C++ pitfalls hard to avoid that are elegantly managed in Rust

Hi,

A friend of mine asked me if I can show some examples of C++ coding pitfall that are hard (using nasty or overcomplicated code) to avoid in a proper/elegant way in C++ that are natively and elegantly checked and avoided by Rust compiler.

For example returning a reference to a local variable could be avoided just using smart pointer, so that would not be a not so nice example, I mean it could be considered as a barely acceptable example :blush:.

I was not able to find a nice and comprehensive post on this forum neither on the web, so I was wondering if somebody could help me.

Thank you.

4 Likes

How about:

x = a[i];

Oops, out of bounds.

x = x + 1;

Oops, overflow.

p = q;

Oops, some silent coercion lost data.

That's before we start to talk threads....

7 Likes

A thing that happened to me in C++ is the following:

std::vector<X> v = ... // Some vector with elements
const X& head = v.front();
// lots of code
v.emplace_back(...);
// lots of code
head.method(); // Explodes sometimes

This is a pitfall that's relatively hard to avoid. Basically anything in C++ can be moved away from under your feet.

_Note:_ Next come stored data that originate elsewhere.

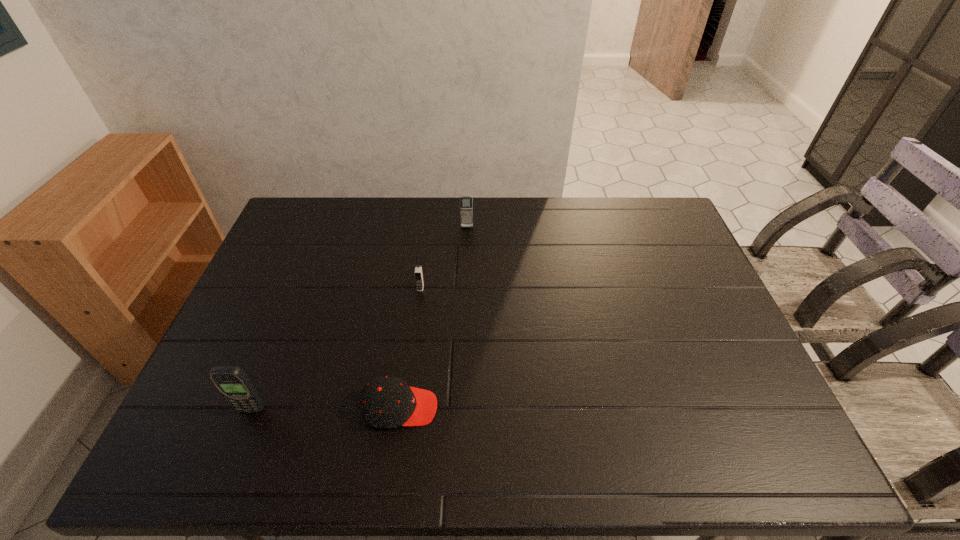 Locate an element on the screen. This screenshot has height=540, width=960. object that is the second nearest to the rightmost object is located at coordinates (387, 402).

Locate which object is the second closest to the cap. Please provide its 2D coordinates. Your answer should be formatted as a tuple, i.e. [(x, y)], where the tuple contains the x and y coordinates of a point satisfying the conditions above.

[(418, 272)]

You are a GUI agent. You are given a task and a screenshot of the screen. Output one action in this format:
    pyautogui.click(x=<x>, y=<y>)
    Task: Click on the cellular telephone that stands as the third closest to the cap
    This screenshot has height=540, width=960.
    Given the screenshot: What is the action you would take?
    pyautogui.click(x=466, y=203)

Locate which cellular telephone ranks in proximity to the farthest cellular telephone. Please provide its 2D coordinates. Your answer should be formatted as a tuple, i.e. [(x, y)], where the tuple contains the x and y coordinates of a point satisfying the conditions above.

[(418, 272)]

Identify the location of free space that satisfies the following two spatial constraints: 1. on the front-facing side of the farthest cellular telephone; 2. on the front-facing side of the cap. The height and width of the screenshot is (540, 960). (461, 408).

I want to click on vacant space that satisfies the following two spatial constraints: 1. on the front-facing side of the farthest object; 2. on the front-facing side of the cap, so click(461, 408).

Where is `vacant region that satisfies the following two spatial constraints: 1. on the front-facing side of the farthest object; 2. on the front-facing side of the cap`? This screenshot has height=540, width=960. vacant region that satisfies the following two spatial constraints: 1. on the front-facing side of the farthest object; 2. on the front-facing side of the cap is located at coordinates (461, 408).

The image size is (960, 540). Find the location of `blank area in the image that satisfies the following two spatial constraints: 1. on the front-facing side of the farthest cellular telephone; 2. on the front-facing side of the shortest object`. blank area in the image that satisfies the following two spatial constraints: 1. on the front-facing side of the farthest cellular telephone; 2. on the front-facing side of the shortest object is located at coordinates (461, 408).

At what (x,y) coordinates should I click in order to perform the action: click on vacant area that satisfies the following two spatial constraints: 1. on the front-facing side of the rightmost object; 2. on the front-facing side of the cap. Please return your answer as a coordinate pair (x, y). The height and width of the screenshot is (540, 960). Looking at the image, I should click on (461, 408).

In order to click on free space that satisfies the following two spatial constraints: 1. on the front-facing side of the shortest object; 2. on the screen of the leftmost cellular telephone in this screenshot , I will do `click(400, 409)`.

I see two inelegant solutions for this particular example:

  1. Make a copy of the first element (if type X supports that)
  2. Or "drop" the head reference before calling emplace_back and get a fresh reference after the call. This would require to put the first head reference and all code that comes after up to the emplace_back call into parantheses:
std::vector<X> v = ... // Some vector with elements
{
    const X& head = v.front();
    // lots of code
}
v.emplace_back(...);
// lots of code
const X& head = v.front();
head.method();

And of course you have no guarantee that the next code edit doesn't break it again.

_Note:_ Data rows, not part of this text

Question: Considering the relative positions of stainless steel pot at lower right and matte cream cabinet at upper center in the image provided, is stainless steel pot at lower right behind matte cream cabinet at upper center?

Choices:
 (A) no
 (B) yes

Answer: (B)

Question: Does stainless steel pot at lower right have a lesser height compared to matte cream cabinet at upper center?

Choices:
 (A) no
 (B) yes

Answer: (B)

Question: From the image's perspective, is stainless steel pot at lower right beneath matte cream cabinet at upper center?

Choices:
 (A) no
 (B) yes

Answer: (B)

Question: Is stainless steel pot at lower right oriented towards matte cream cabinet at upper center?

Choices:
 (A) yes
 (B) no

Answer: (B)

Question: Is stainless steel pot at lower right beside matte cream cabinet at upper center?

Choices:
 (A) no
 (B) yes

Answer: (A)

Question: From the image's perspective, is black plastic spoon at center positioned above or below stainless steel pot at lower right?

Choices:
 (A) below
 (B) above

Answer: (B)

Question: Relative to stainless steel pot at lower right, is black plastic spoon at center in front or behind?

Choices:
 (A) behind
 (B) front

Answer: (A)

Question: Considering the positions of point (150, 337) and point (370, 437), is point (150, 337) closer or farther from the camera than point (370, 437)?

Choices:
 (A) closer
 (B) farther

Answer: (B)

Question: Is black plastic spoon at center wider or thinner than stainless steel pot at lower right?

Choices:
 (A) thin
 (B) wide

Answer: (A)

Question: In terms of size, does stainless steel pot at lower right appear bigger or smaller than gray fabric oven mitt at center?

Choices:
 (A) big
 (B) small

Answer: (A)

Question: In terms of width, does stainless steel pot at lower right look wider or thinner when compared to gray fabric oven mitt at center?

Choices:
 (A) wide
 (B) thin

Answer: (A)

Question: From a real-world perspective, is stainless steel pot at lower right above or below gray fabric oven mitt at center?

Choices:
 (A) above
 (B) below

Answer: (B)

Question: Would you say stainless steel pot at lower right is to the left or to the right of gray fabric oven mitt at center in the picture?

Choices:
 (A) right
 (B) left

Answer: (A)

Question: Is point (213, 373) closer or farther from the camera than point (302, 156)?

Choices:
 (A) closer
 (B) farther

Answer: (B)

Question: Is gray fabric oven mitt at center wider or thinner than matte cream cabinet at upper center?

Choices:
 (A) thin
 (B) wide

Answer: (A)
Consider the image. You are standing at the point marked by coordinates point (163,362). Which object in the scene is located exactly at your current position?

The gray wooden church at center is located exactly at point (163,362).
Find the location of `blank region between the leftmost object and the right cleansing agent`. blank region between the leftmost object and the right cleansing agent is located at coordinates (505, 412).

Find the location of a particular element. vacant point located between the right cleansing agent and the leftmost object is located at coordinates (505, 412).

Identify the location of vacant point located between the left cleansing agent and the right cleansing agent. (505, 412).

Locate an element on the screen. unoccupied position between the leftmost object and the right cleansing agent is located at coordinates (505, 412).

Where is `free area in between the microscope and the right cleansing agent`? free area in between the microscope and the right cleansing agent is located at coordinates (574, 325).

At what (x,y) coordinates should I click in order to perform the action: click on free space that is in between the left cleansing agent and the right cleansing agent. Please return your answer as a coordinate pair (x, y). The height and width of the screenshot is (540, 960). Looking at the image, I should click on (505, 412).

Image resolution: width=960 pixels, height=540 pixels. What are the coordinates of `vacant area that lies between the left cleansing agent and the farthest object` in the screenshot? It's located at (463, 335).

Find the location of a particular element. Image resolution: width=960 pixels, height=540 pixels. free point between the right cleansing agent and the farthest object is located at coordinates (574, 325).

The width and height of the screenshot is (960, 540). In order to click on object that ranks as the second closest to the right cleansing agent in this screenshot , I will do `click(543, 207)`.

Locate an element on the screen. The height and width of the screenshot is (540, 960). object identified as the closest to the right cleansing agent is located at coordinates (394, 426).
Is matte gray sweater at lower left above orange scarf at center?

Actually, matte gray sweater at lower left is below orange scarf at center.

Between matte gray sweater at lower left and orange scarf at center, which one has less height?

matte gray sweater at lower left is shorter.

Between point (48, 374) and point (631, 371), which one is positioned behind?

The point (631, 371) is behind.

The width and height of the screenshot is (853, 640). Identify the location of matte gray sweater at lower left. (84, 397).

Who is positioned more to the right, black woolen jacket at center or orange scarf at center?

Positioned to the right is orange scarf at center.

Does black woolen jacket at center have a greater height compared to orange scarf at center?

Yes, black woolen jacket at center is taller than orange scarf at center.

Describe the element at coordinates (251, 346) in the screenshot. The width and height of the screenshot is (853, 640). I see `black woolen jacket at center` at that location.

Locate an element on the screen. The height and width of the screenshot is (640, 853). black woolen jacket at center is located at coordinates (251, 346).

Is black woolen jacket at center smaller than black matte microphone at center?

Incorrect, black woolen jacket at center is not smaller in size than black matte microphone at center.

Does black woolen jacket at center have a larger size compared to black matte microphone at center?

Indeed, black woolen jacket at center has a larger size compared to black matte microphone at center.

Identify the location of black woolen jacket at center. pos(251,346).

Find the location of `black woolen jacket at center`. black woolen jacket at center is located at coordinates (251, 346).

In contrast, this is super elegant in Rust:

let mut v = vec![1,2,3];
let head = v.first().unwrap();
// lots of code
v.push(4);
// lots of code (any use of the old "head" here wouldn't compile)
let head = v.first().unwrap();

Two Rust features make this nice: The compile-time guarantee that the (possibly invalid) head can not be used after the call to push and the ability to shadow variables such that we don't need to create a new scope to get a fresh head.

6 Likes

fn close(self) consumes self, so that it's not possible to compile faulty code:

db.close();
db.query(); // use of moved value error
13 Likes

I think many examples fall flat if you think of returning a shared pointer (or by value) as acceptable. But many C++ programmers don't think the performance penalty is acceptable. :wink:

My prime examples would be:

  • Anything involving std::move
  • Inserting / Removing from a container while you're iterating over it
  • Anything involving multithreading
  • Nullability (How do optional references work in std-C++...)
3 Likes

The biggest pitfall I have with C++ is understanding it. And I have used it for years.

It's such a huge and complex language that I have seen even Bjarne stumbling to understand why a few lines of code in a presentation slide did not work as expected. It was at that point I realized it's not me being slow, C++ is really impossible to understand.

I do pray that Rust does not succumb to that creeping feature bloat and complexity.

7 Likes

Really a 35 year old computer language cannot be expected to be easy to read. I find it surprising it has taken this long for an alternative to show up...

Could you clarify what you mean there.

Is it that 35 year old languages were and still are hard to read. I think not. Languages like ALGOL, Coral, PL/M, C are pretty straight forward. As I recall so was C++ when I had Bjarne's first C++ book. I rather slim and manageable volume.

Or is it that if a language survives for 35 years it will have accumulated so much cruft and bolt on features that nobody can fathom it all anymore. As in C++.

We see this death by complexity going on in other languages, like Javascript accreting "class". JS and Python accreting "async". And so on.

1 Like

I don't think I can clarify... it is more from a sense of how the world has changed. A computer 35ya was a very different thing than we have today, and the story of programming languages is one of increasing legibility and abstraction away from coding in binary...

You list many languages as easy to read, but where are they today? The only one I know of (consider I was a toddler in '85) is C, and frankly I don't find it that easy to read.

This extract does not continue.